MATERIAL SUPPLIED =>
● ● ● ●

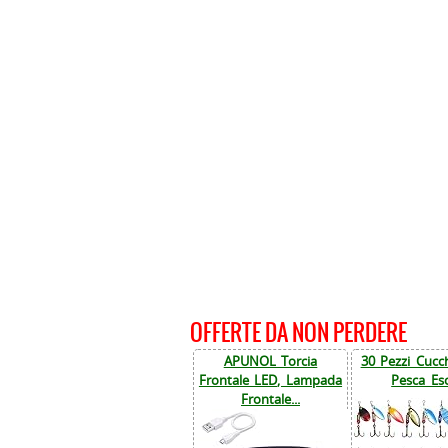
OFFERTE DA NON PERDERE
APUNOL Torcia
30 Pezzi Cucch
Frontale LED, Lampada
Pesca Esc
Frontale...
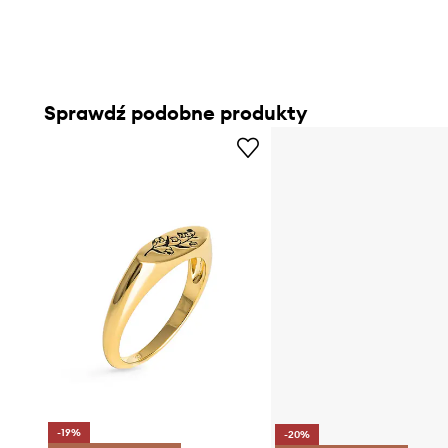
Sprawdź podobne produkty
-19%
-20%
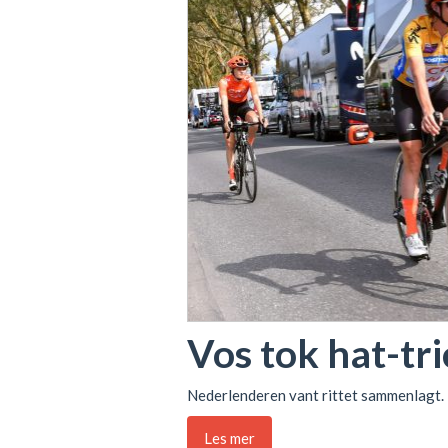
Vos tok hat-tri
Nederlenderen vant rittet sammenlagt.
Les mer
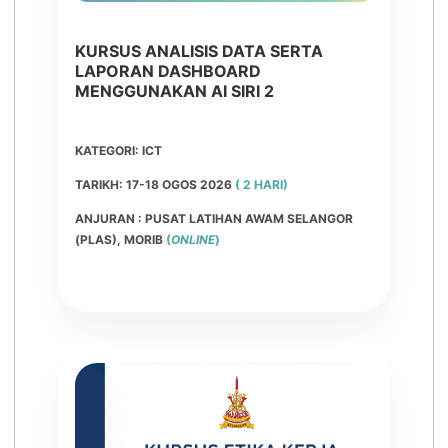
KURSUS ANALISIS DATA SERTA
LAPORAN DASHBOARD
MENGGUNAKAN AI SIRI 2
KATEGORI: ICT
TARIKH: 17-18 OGOS 2026
( 2 HARI)
ANJURAN : PUSAT LATIHAN AWAM SELANGOR
(PLAS), MORIB
(
ONLINE
)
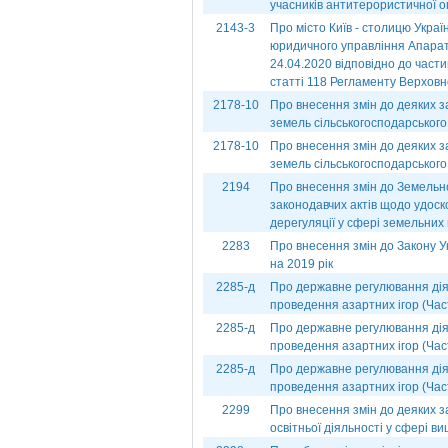
учасників антитерористичної о
2143-3
Про місто Київ - столицю Укра
юридичного управління Апарат
24.04.2020 відповідно до части
статті 118 Регламенту Верховн
2178-10
Про внесення змін до деяких з
земель сільськогосподарського
2178-10
Про внесення змін до деяких з
земель сільськогосподарського
2194
Про внесення змін до Земельно
законодавчих актів щодо удос
дерегуляції у сфері земельних в
2283
Про внесення змін до Закону 
на 2019 рік
2285-д
Про державне регулювання діял
проведення азартних ігор (Час
2285-д
Про державне регулювання діял
проведення азартних ігор (Част
2285-д
Про державне регулювання діял
проведення азартних ігор (Час
2299
Про внесення змін до деяких з
освітньої діяльності у сфері ви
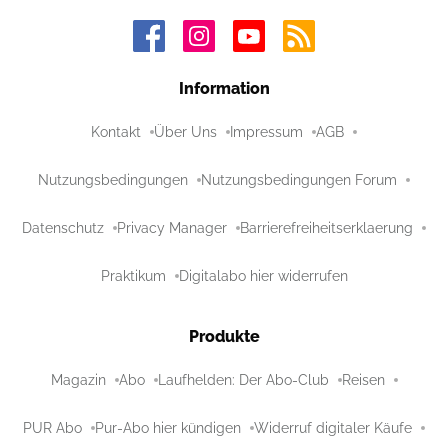
Information
Kontakt
Über Uns
Impressum
AGB
Nutzungsbedingungen
Nutzungsbedingungen Forum
Datenschutz
Privacy Manager
Barrierefreiheitserklaerung
Praktikum
Digitalabo hier widerrufen
Produkte
Magazin
Abo
Laufhelden: Der Abo-Club
Reisen
PUR Abo
Pur-Abo hier kündigen
Widerruf digitaler Käufe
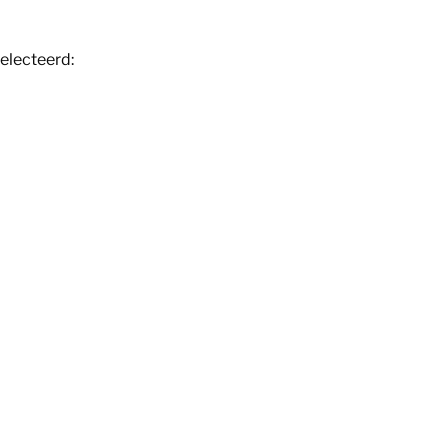
electeerd:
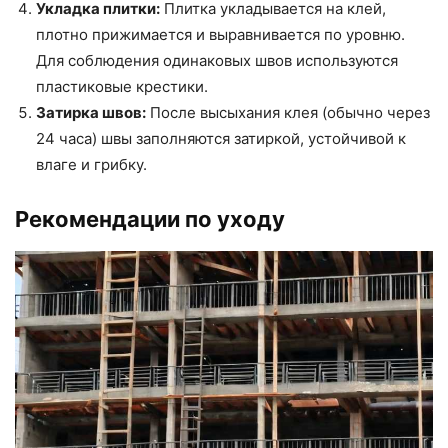
Укладка плитки:
Плитка укладывается на клей,
плотно прижимается и выравнивается по уровню.
Для соблюдения одинаковых швов используются
пластиковые крестики.
Затирка швов:
После высыхания клея (обычно через
24 часа) швы заполняются затиркой, устойчивой к
влаге и грибку.
Рекомендации по уходу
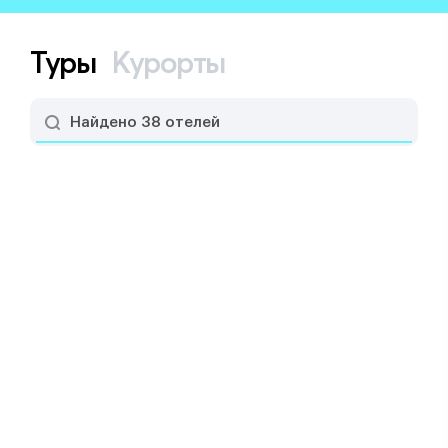
Туры
Курорты
Найдено 38 отелей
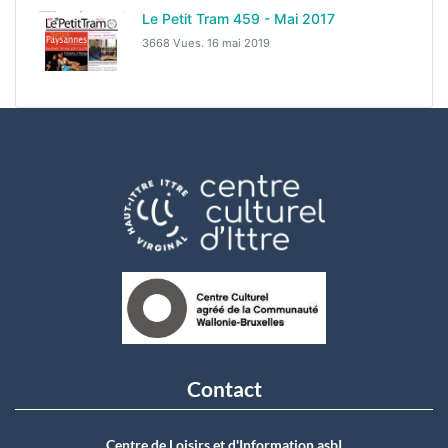
Le Petit Tram 459 - Mai 2017
3668 Vues.
16 mai 2019
Contact
Centre de Loisirs et d'Information asbI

● ● ● ●

EXERCISE DIRECTIONS => For the string "Nutzungsbedingungen", search the preceding data and copy every line that includes it.

SOLUTION TO THIS PROBLEM =>
Nutzungsbedingungen
Nutzungsbedingungen Forum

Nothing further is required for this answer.